> [Task objective]
From the first line of the records below through the line with "Reset Password", output each line exactly; skip the pictures.

====== Available data

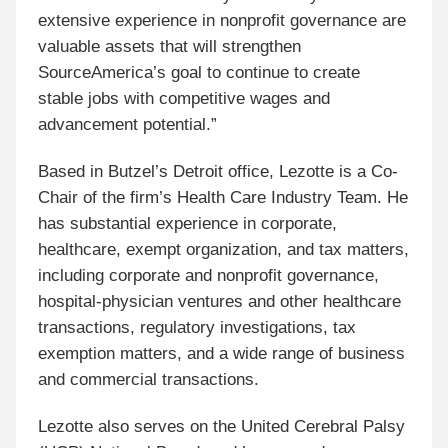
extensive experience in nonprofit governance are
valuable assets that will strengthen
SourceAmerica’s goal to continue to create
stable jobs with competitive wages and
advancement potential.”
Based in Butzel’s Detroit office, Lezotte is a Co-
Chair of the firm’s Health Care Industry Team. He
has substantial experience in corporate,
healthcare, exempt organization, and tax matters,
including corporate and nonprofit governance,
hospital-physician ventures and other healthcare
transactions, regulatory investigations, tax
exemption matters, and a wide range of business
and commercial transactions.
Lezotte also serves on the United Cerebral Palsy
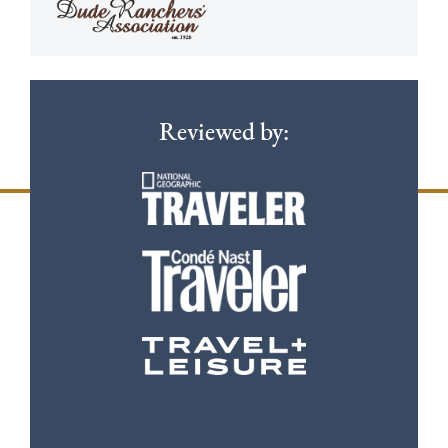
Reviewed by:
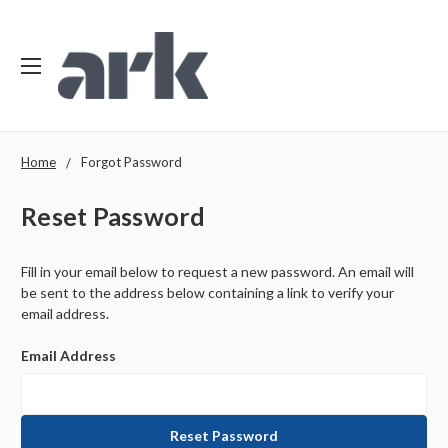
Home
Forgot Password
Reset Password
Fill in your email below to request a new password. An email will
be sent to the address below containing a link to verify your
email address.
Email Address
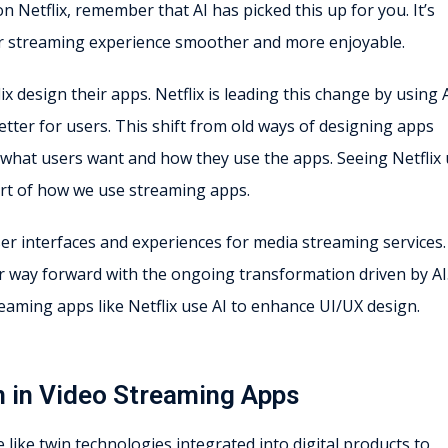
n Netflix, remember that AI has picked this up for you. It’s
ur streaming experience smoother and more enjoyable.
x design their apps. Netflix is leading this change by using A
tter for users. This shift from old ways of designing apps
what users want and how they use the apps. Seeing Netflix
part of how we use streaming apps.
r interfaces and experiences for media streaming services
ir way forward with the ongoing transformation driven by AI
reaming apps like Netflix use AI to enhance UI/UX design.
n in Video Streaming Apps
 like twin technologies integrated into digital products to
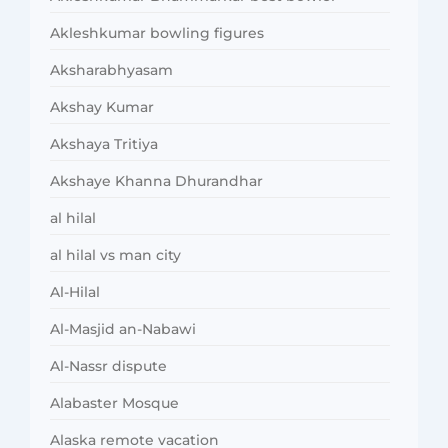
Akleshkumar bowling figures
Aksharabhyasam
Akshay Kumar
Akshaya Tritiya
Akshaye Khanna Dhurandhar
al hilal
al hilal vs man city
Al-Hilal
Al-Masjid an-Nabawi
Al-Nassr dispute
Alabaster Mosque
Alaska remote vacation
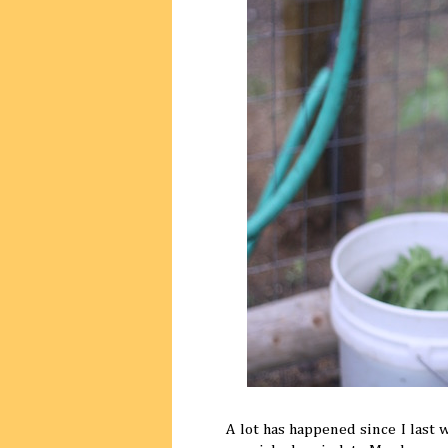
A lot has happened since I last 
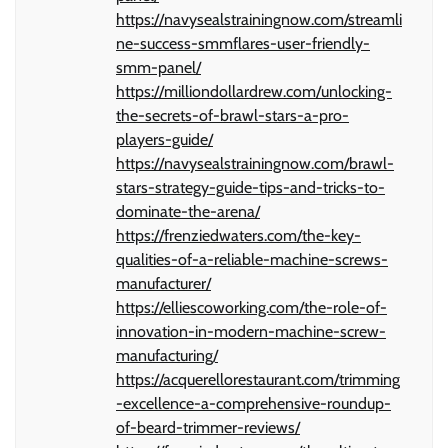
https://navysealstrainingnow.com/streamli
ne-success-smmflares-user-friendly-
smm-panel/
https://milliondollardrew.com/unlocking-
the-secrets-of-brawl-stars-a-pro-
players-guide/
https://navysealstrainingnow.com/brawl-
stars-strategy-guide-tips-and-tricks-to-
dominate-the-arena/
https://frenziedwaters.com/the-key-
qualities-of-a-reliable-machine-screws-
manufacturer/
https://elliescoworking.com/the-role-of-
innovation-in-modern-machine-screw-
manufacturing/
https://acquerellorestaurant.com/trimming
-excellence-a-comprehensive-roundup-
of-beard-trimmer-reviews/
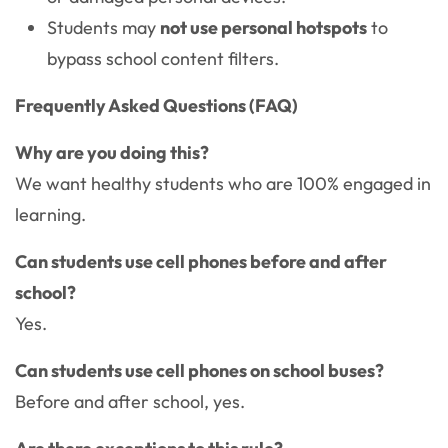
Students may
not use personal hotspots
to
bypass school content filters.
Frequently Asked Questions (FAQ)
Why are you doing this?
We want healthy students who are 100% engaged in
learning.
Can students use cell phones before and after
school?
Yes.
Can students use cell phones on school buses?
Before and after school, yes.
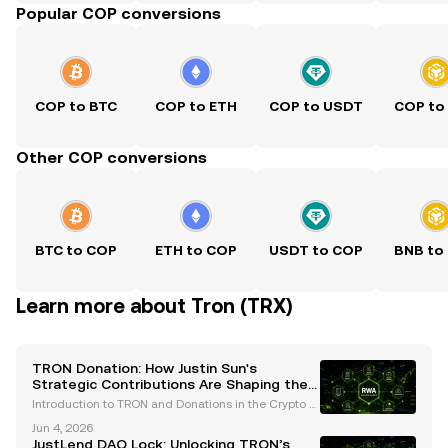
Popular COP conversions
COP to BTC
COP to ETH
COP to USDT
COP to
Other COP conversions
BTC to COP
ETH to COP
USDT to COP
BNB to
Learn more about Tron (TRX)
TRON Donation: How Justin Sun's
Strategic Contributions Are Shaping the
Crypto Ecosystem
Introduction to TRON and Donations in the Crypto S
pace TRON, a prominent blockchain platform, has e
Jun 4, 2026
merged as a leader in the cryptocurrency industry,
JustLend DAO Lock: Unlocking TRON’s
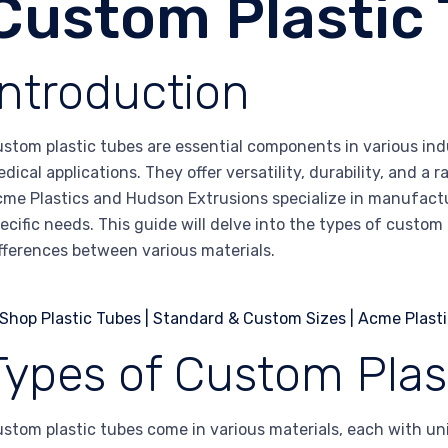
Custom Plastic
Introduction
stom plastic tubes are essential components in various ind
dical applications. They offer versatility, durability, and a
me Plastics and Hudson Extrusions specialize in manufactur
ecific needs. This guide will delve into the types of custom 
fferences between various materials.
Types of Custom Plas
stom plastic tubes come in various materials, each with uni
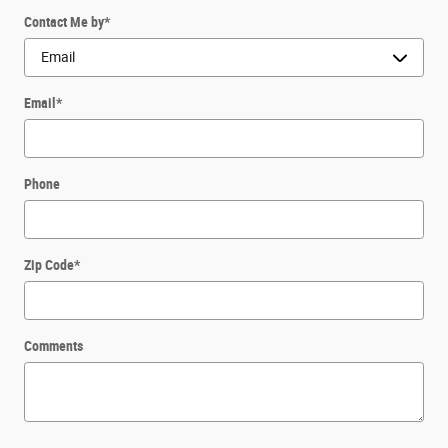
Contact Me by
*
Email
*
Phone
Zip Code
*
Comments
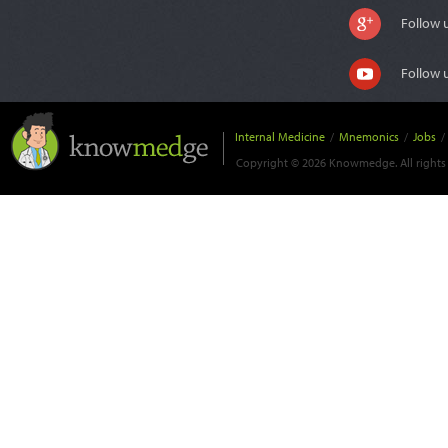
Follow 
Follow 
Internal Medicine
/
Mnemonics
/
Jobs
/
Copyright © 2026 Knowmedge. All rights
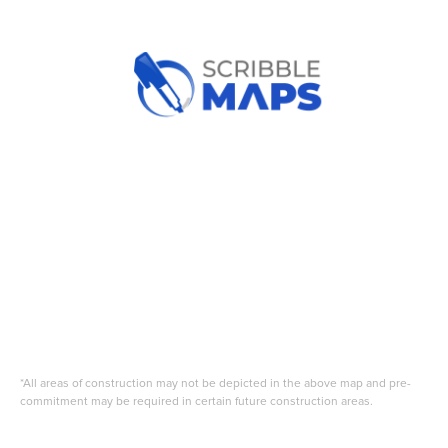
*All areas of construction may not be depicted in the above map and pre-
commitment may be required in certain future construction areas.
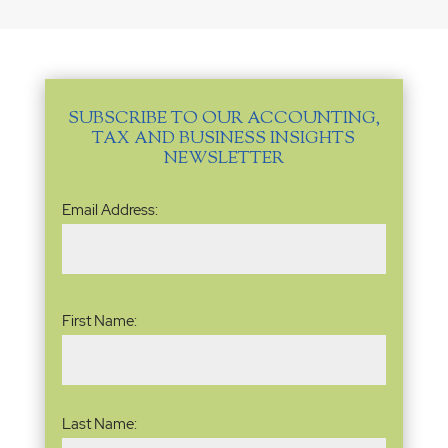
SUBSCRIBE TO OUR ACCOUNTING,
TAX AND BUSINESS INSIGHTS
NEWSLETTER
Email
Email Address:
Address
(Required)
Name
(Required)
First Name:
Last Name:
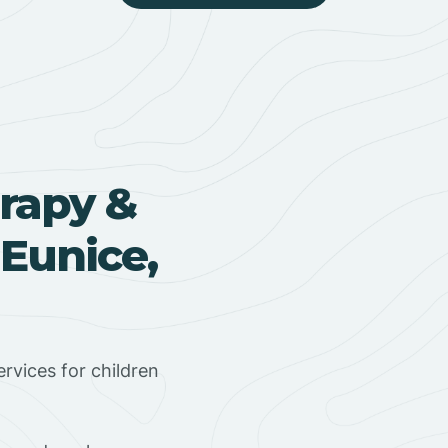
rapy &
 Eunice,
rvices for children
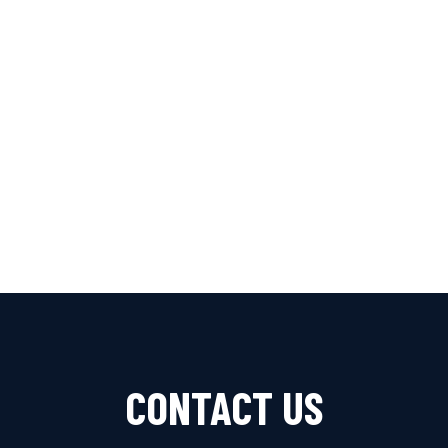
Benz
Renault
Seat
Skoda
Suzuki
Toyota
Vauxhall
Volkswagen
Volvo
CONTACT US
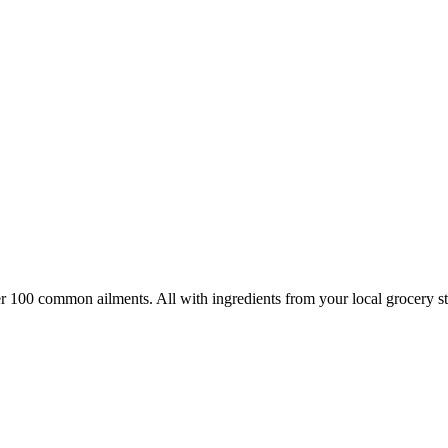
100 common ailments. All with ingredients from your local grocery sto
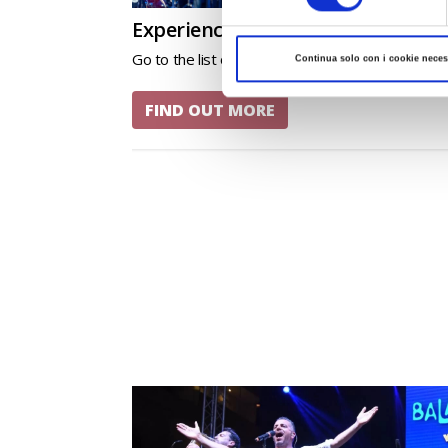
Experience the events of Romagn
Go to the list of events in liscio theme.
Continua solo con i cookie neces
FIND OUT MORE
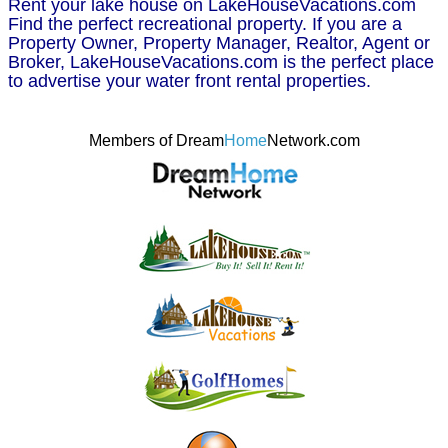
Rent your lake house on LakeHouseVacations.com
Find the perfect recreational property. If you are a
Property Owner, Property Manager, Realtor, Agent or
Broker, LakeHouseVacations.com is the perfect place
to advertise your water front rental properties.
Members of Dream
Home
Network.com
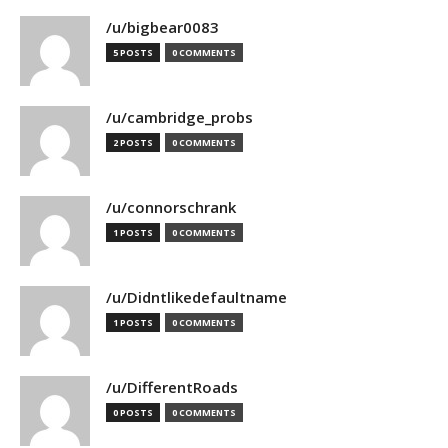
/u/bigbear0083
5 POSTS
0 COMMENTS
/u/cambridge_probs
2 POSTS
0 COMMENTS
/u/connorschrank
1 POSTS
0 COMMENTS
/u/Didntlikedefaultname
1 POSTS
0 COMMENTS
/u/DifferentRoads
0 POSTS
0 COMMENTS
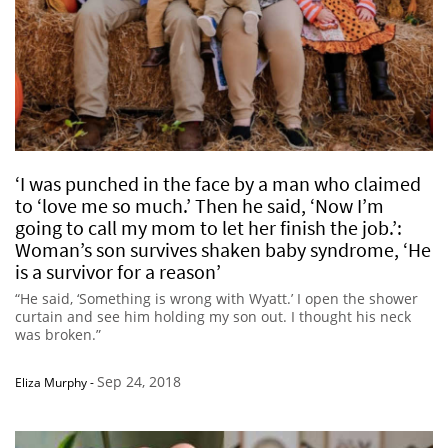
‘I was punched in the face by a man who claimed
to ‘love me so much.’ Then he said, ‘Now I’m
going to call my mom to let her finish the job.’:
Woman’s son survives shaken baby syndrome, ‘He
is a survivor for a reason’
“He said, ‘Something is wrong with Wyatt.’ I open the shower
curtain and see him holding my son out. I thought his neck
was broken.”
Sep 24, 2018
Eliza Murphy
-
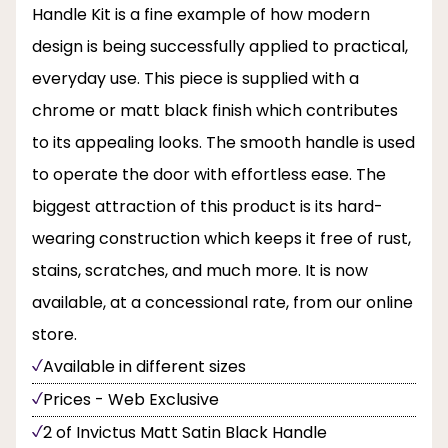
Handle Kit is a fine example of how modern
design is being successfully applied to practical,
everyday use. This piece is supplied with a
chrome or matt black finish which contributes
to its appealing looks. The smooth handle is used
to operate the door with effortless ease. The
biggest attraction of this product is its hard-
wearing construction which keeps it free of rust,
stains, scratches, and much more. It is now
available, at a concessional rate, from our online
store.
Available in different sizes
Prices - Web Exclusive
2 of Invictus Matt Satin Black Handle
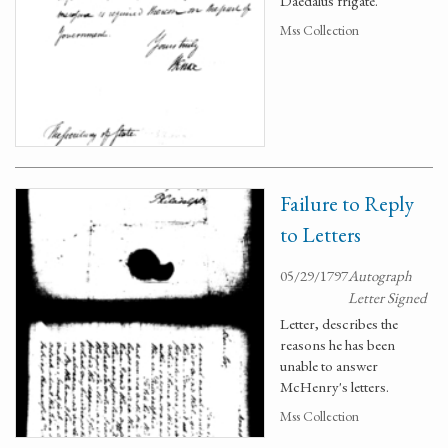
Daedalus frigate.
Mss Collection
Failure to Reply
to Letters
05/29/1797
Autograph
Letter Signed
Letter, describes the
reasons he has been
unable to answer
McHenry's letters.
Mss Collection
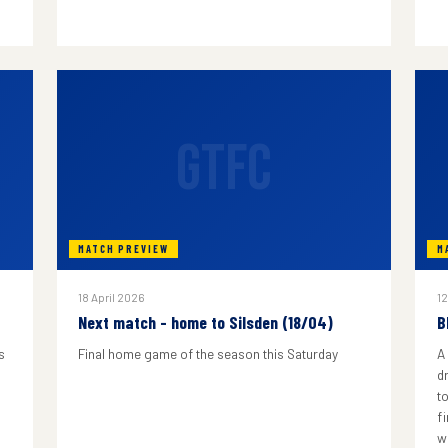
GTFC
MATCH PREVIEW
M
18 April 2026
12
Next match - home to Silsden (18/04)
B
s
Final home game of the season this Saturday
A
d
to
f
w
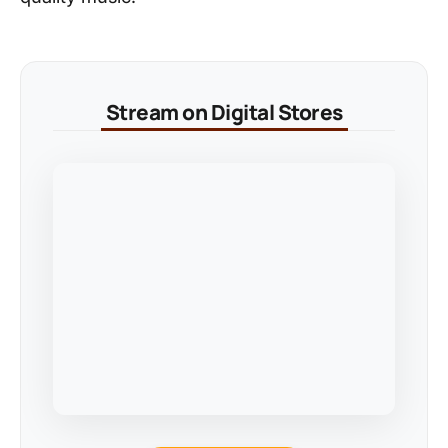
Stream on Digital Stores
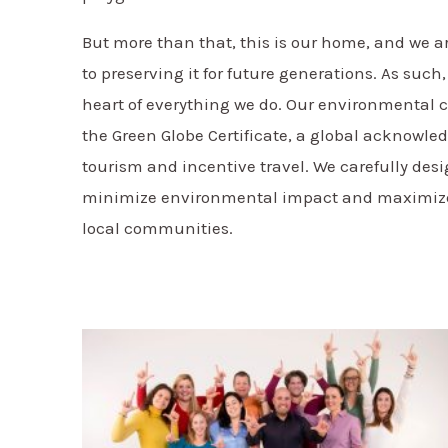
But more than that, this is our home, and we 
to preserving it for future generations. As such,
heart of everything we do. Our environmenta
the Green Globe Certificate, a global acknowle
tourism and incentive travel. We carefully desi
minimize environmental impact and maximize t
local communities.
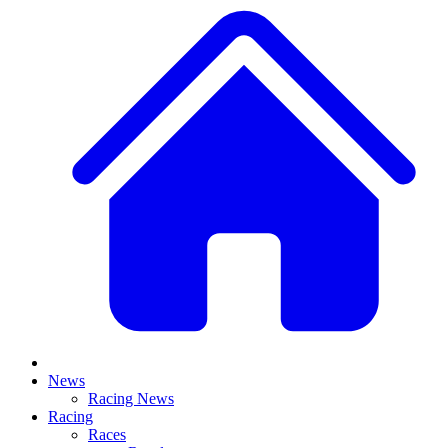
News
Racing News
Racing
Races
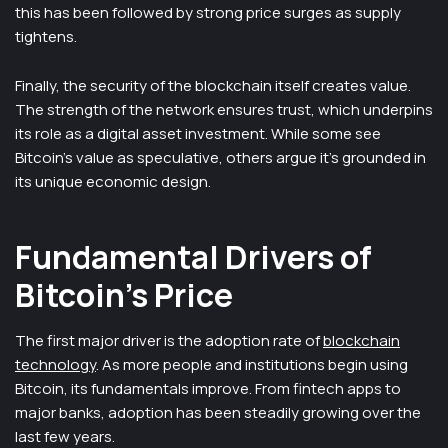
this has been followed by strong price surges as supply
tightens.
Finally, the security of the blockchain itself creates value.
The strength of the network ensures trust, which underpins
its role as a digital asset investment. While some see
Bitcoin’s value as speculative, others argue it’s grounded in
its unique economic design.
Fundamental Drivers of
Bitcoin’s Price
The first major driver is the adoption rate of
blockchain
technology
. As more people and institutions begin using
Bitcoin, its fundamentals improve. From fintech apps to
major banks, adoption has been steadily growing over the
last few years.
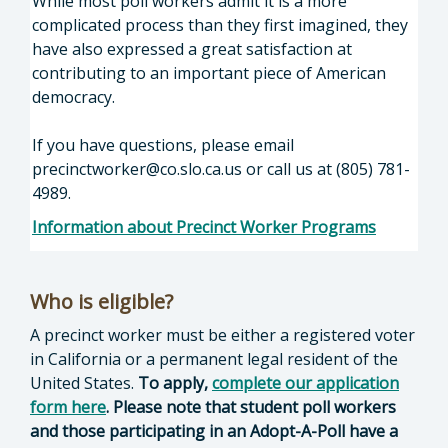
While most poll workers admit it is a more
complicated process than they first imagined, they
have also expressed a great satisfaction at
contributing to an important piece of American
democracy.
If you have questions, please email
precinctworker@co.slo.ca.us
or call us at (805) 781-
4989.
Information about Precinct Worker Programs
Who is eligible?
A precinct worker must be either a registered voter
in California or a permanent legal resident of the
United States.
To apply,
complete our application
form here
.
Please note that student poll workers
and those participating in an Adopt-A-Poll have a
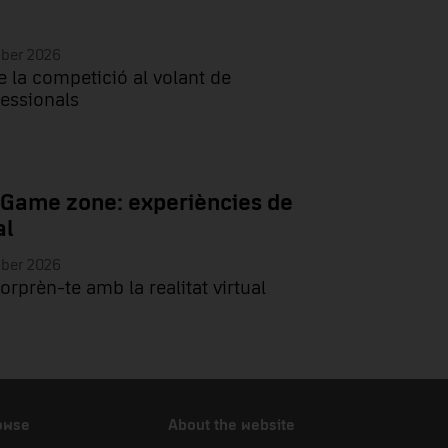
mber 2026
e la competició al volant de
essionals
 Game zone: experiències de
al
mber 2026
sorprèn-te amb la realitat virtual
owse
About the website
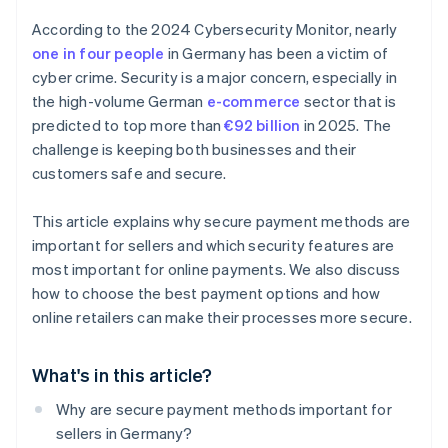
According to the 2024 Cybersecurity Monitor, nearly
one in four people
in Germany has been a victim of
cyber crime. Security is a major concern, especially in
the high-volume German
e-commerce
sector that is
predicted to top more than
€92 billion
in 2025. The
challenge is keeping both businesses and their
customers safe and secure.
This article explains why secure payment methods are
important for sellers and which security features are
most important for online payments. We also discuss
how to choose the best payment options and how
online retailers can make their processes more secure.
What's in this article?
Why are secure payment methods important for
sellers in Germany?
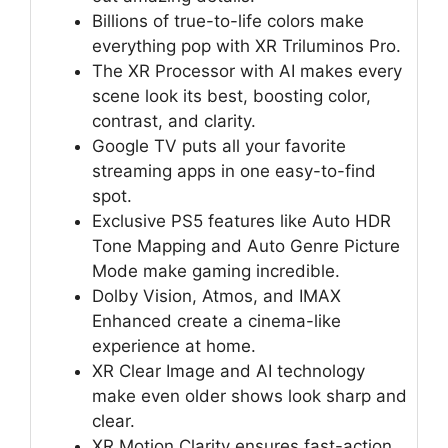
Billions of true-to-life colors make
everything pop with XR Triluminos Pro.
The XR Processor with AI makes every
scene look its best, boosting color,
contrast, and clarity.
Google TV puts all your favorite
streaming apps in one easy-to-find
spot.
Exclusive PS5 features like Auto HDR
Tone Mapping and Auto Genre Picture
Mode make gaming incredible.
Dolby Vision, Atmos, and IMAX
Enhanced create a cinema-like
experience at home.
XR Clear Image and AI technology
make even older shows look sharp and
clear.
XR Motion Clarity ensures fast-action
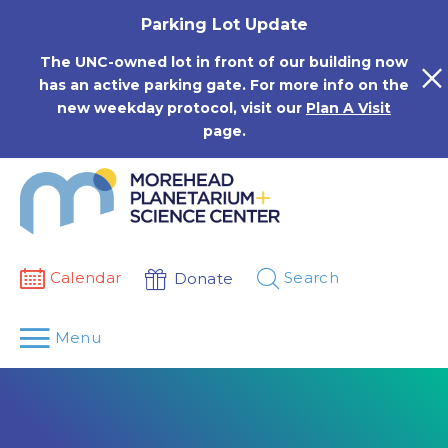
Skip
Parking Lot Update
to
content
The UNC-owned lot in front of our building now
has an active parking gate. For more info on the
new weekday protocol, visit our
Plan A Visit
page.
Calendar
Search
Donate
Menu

============

> [Answer below]
extensive experience in nonprofit governance are
valuable assets that will strengthen
SourceAmerica’s goal to continue to create
stable jobs with competitive wages and
advancement potential.”
Based in Butzel’s Detroit office, Lezotte is a Co-
Chair of the firm’s Health Care Industry Team. He
has substantial experience in corporate,
healthcare, exempt organization, and tax matters,
including corporate and nonprofit governance,
hospital-physician ventures and other healthcare
transactions, regulatory investigations, tax
exemption matters, and a wide range of business
and commercial transactions.
Lezotte also serves on the United Cerebral Palsy
Reviewed by:
Home
Forgot Password
Reset Password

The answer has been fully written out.